The days go by and turn into weeks and somehow I’ve not been motivated to write. It’s been hard to gather my thoughts and know what I want to say. Even harder to stay focused on one set of thoughts at a time; thus the lack of blog writing.
A low level depression descended on me following my stay in hospital; some days milder, some quite full on – very up and down. I am slowly coming round to feeling more ‘perky’ (my mum’s word), but it has felt like quite a bumpy ride.
I have been unable to get my head round how I am feeling and/or why.

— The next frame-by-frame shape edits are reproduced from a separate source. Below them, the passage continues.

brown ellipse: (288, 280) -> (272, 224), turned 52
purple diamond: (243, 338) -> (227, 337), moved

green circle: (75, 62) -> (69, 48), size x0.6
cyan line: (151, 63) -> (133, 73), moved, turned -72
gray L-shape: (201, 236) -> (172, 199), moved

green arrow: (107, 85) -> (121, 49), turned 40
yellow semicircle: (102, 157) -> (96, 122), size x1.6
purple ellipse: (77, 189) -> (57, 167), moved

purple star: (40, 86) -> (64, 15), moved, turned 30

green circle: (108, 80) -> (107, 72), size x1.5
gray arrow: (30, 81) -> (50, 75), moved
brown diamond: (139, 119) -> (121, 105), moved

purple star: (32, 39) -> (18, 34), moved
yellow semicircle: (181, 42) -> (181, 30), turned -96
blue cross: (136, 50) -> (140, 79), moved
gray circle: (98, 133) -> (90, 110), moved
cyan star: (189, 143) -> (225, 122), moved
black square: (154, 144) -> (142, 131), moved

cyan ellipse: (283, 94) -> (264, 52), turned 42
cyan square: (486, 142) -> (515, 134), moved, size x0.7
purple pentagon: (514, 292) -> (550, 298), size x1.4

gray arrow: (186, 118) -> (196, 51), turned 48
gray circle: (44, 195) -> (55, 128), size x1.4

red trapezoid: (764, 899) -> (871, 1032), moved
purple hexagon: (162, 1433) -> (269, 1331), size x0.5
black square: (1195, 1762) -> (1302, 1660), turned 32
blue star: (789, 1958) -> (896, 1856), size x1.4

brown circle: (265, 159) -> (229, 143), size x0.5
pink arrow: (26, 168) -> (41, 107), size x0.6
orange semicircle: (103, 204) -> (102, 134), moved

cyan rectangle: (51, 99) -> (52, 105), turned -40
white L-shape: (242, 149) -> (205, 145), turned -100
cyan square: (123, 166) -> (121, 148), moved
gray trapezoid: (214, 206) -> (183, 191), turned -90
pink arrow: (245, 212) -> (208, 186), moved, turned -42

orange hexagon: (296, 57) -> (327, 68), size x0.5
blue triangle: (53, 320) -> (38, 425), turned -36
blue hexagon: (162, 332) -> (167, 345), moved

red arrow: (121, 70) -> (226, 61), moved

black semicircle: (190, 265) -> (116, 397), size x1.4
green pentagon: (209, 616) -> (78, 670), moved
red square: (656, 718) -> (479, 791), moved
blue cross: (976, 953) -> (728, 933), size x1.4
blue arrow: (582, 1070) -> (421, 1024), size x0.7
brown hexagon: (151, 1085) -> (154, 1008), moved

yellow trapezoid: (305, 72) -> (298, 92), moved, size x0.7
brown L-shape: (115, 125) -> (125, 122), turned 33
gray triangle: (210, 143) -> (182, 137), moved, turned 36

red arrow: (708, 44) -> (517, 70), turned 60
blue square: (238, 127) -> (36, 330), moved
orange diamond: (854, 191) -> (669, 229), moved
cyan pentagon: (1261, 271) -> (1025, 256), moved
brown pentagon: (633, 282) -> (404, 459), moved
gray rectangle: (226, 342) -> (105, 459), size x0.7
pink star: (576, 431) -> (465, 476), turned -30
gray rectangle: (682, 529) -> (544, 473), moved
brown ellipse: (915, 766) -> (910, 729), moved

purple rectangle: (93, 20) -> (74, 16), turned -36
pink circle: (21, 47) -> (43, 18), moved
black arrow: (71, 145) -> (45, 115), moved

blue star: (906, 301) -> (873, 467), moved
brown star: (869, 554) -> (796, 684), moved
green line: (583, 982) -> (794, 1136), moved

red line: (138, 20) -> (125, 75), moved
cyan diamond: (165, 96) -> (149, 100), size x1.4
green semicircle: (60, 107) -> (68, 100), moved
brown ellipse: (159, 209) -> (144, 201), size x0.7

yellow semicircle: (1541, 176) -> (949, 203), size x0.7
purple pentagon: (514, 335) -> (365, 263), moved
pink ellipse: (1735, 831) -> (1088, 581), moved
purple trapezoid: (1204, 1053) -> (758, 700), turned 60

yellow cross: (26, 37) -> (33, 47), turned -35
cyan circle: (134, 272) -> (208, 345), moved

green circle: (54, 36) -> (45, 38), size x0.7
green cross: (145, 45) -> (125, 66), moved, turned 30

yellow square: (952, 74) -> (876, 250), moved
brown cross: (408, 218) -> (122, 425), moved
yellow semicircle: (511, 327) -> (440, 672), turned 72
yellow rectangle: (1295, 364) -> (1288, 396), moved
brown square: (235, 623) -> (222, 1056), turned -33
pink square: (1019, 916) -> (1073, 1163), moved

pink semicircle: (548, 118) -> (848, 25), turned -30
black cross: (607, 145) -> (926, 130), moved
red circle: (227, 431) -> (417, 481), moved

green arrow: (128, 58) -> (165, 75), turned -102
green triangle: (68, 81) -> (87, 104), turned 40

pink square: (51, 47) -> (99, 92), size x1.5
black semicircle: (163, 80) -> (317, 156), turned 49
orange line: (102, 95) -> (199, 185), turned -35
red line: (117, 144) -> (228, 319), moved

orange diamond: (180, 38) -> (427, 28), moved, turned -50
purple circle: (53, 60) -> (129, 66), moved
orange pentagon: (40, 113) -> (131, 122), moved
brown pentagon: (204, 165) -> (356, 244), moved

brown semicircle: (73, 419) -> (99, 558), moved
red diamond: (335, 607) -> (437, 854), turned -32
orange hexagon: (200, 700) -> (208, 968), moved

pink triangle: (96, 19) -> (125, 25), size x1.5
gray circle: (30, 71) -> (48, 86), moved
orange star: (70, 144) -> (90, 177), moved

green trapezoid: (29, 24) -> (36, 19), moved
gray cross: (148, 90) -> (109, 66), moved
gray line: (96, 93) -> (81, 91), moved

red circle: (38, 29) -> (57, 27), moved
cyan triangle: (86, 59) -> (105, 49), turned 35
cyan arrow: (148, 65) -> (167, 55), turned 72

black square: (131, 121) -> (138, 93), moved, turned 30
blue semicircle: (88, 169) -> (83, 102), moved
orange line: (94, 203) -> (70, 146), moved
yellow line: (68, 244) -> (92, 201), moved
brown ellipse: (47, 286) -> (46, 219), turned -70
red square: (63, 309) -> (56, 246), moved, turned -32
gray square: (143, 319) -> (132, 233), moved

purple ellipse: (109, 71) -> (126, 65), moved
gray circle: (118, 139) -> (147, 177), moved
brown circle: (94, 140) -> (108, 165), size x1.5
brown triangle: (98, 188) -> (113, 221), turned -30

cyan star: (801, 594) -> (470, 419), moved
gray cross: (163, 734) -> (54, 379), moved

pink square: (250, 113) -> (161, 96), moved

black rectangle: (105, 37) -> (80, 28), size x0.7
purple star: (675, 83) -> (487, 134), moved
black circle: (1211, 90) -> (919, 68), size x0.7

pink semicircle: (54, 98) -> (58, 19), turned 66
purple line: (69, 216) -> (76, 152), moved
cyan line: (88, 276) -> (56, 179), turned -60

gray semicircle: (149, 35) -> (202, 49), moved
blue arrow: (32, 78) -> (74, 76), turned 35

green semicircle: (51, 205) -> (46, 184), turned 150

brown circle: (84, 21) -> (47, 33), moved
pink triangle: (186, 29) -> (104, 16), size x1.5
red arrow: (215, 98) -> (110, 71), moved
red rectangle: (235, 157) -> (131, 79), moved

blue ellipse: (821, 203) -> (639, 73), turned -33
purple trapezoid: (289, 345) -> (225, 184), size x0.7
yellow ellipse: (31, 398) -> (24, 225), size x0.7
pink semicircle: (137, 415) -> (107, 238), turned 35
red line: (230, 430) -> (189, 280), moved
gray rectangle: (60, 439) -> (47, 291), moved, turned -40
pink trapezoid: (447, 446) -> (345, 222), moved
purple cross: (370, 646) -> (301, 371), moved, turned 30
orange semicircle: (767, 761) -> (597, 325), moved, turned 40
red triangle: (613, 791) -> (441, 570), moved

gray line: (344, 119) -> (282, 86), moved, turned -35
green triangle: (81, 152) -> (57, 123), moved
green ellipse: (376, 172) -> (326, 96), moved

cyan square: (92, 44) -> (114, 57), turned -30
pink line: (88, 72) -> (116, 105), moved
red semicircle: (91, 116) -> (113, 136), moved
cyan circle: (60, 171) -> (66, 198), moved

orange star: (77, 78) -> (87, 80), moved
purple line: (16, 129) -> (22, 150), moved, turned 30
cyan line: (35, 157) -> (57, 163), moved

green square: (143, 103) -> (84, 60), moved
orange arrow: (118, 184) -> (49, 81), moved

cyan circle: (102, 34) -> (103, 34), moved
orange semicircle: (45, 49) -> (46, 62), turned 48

One of the difficulties is that, as well as recovering from the high dose chemotherapy, I am also dealing with menopausal symptoms and often don’t know which of these is the cause of how I’m feeling.
The hardest question to answer at the moment is “How are you?” For me, it may as well be an algebraic equation… Firstly, does the person asking really want to know, or are they just using a habitual greeting? If it’s the latter, I tend to say “I’m getting better”, which is honest and suitably vague to not disturb the person asking. For some weeks, I had to believe this to be the case, but it felt so-o-o-o slow. It was less about the physical aspects, although that played a part too, but more my mental/psychological state.
If it’s someone who genuinely wants to know, I go through all the physical and mental changes that have happened or are happening to me, depending on what’s uppermost for me on that particular day…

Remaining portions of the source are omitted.